Jean Bouchard J.A. wrote the QCCA’s main judgement, with a brief concurring opinion written by Marie-France Bich J.A. 

Bouchard J.A. answered the first and third questions in the affirmative, and the second question in the negative (see Takuhikan, paras 60, 78, 118 and 124). The QCCA allowed the appeal, set aside the Superior Court judgement, and condemned the governments of Canada and Québec to pay Takuhikan legal costs in addition to its deficit incurred between 2013 to 2018 (see Takuhikan, paras 1 and 125).

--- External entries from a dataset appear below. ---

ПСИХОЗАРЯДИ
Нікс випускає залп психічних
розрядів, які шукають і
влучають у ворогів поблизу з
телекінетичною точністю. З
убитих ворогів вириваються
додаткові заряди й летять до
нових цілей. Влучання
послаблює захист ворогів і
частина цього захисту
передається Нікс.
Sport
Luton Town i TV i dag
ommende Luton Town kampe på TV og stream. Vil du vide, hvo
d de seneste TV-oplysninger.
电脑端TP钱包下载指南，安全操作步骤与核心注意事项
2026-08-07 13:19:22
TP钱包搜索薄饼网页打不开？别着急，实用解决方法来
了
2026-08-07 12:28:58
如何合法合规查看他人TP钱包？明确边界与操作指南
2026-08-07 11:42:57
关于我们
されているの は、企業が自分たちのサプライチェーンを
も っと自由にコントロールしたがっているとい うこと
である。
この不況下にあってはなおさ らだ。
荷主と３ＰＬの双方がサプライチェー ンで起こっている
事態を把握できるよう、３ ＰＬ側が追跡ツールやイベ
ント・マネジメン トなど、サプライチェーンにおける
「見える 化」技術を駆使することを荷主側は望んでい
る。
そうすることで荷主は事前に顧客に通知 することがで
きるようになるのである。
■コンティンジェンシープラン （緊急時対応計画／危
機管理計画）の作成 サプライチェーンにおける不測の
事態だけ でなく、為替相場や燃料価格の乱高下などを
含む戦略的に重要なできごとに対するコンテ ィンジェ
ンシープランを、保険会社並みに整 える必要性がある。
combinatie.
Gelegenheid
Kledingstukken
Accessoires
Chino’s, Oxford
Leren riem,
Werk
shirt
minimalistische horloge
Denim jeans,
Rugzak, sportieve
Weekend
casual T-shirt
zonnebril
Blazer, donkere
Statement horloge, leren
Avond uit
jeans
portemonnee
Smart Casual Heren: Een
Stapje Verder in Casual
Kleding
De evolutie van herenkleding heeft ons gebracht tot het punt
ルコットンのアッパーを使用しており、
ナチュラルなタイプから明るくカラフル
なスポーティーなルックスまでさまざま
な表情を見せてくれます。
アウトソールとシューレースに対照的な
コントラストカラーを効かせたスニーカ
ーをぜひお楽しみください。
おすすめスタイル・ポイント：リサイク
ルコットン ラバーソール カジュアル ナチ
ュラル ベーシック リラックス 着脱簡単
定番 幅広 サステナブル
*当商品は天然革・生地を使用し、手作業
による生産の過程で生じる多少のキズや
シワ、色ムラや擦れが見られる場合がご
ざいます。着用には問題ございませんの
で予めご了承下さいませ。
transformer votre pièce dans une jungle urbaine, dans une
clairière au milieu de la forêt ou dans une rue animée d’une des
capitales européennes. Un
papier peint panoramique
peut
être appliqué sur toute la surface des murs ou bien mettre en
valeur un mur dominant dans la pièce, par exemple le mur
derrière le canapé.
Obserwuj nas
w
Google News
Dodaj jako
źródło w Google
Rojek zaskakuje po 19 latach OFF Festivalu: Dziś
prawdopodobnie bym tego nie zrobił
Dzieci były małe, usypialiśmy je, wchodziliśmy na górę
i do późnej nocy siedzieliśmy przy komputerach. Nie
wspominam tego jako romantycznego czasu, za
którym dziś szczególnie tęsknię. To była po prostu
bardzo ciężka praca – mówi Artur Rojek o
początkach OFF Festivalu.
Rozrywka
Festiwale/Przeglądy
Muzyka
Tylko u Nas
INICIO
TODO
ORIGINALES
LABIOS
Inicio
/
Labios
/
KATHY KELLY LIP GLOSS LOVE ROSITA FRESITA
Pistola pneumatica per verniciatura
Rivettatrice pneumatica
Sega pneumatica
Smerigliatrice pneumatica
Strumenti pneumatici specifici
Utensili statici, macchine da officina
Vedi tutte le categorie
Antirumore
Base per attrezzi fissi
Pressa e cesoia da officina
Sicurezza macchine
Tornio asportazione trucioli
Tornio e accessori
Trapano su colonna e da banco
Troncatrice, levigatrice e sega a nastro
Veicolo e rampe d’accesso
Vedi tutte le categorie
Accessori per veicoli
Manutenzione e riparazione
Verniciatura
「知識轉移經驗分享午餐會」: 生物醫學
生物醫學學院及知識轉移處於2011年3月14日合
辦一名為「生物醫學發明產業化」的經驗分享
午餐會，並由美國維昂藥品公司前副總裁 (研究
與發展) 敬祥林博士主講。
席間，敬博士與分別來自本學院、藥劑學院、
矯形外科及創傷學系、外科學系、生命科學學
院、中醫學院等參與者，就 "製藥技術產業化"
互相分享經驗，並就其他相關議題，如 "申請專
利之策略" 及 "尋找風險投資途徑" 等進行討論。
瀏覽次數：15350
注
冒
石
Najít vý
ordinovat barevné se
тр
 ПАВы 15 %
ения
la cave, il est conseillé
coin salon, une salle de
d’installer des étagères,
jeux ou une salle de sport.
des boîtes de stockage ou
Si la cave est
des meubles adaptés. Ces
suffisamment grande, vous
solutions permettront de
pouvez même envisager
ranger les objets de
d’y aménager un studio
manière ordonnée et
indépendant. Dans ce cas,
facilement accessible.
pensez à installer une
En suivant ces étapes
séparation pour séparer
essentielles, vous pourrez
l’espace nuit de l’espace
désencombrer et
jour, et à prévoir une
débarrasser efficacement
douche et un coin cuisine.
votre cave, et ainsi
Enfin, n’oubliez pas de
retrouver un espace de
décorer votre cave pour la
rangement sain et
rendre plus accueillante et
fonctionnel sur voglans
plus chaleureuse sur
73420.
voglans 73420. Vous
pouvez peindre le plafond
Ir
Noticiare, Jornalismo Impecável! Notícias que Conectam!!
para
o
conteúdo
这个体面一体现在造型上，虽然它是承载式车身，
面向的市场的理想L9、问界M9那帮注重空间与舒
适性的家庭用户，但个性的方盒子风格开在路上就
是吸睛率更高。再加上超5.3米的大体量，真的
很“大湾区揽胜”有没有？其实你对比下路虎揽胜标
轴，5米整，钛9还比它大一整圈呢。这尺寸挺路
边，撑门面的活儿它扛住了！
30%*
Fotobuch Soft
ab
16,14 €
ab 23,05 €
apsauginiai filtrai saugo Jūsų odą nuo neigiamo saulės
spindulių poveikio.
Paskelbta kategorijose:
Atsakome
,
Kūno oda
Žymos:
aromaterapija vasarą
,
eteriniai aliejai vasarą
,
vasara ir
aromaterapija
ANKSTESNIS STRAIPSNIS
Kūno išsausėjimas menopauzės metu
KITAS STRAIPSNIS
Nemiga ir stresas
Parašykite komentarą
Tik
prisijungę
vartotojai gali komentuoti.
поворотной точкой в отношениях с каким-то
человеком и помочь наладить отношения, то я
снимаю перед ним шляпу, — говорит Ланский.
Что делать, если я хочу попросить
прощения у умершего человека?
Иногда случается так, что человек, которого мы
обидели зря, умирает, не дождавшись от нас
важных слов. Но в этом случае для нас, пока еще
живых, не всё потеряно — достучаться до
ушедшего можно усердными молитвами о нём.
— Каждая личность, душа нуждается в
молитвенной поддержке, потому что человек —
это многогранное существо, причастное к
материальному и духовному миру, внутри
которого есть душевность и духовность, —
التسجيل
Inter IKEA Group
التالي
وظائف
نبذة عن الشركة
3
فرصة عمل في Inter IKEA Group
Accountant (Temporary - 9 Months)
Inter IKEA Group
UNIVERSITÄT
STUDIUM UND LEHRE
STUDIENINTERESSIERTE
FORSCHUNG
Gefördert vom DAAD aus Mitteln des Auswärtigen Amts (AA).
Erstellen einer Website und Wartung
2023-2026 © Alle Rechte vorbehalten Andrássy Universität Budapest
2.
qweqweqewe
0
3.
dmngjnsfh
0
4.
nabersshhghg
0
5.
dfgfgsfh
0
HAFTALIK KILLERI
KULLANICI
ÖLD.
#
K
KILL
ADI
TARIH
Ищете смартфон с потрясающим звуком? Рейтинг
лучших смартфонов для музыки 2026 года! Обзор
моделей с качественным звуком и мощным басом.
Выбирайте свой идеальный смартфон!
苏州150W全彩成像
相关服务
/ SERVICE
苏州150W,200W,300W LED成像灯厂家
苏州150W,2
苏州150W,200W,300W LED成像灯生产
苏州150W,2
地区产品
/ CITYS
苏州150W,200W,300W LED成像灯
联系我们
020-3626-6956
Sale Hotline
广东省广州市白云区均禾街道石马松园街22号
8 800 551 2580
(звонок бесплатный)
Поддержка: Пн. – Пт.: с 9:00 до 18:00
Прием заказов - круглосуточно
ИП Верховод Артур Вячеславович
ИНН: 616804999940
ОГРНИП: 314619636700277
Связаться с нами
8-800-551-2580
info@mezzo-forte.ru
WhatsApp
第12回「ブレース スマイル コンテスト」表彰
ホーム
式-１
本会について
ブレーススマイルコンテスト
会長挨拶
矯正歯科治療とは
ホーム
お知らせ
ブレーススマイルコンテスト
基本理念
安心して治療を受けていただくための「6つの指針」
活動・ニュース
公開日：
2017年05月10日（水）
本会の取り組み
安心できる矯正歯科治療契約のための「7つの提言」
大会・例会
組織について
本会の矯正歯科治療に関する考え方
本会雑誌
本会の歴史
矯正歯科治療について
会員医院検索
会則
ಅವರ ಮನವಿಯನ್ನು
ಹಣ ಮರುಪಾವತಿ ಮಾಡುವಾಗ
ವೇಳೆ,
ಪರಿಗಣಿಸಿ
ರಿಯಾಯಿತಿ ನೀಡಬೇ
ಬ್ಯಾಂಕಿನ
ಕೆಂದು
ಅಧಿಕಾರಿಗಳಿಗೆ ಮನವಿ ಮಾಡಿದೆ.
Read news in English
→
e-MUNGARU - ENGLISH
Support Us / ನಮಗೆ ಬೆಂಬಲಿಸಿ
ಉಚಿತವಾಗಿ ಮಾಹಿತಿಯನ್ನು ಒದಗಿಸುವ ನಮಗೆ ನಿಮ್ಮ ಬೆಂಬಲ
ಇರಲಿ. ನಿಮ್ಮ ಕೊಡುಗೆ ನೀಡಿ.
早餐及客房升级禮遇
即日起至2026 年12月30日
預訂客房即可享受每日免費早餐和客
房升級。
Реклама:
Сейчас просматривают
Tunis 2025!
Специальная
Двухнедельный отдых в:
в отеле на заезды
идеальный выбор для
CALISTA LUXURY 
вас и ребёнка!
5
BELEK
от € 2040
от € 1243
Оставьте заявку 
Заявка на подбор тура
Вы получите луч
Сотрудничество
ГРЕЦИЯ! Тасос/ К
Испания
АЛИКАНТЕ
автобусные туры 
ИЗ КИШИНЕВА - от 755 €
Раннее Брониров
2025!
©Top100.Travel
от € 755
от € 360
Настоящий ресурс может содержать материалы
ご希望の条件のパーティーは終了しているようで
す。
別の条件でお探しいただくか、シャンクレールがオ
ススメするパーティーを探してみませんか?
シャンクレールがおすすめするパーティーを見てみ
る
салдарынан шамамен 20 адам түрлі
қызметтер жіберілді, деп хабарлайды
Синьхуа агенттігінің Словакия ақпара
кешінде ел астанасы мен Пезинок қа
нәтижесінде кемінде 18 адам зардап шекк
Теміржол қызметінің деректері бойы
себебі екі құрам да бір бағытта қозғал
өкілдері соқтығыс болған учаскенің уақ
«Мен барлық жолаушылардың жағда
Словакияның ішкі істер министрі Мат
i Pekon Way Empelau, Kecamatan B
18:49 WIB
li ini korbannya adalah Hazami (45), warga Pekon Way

 The Respondents’ Objection Should Have Been Overruled

Bouchard J.A. began with an overview of the relevant constitutional principles (Takuhikan, paras 47-59). In keeping with the SCC’s jurisprudence that the honour of the Crown applies in all its dealings with Aboriginal peoples, she found that the Crown’s honour was “clearly at stake here”:

… The respondents … solemnly undertook to fund the appellant’s police services at a level comparable to that of “communities with similar conditions in the region”, a commitment that, in the words of the Policy itself, reflects the objective of supporting First Nations in acquiring the tools to become self-sufficient and self-governing, one of the purposes of s. 35 of the Constitution Act, 1982. (Takuhikan, para 74; footnotes omitted).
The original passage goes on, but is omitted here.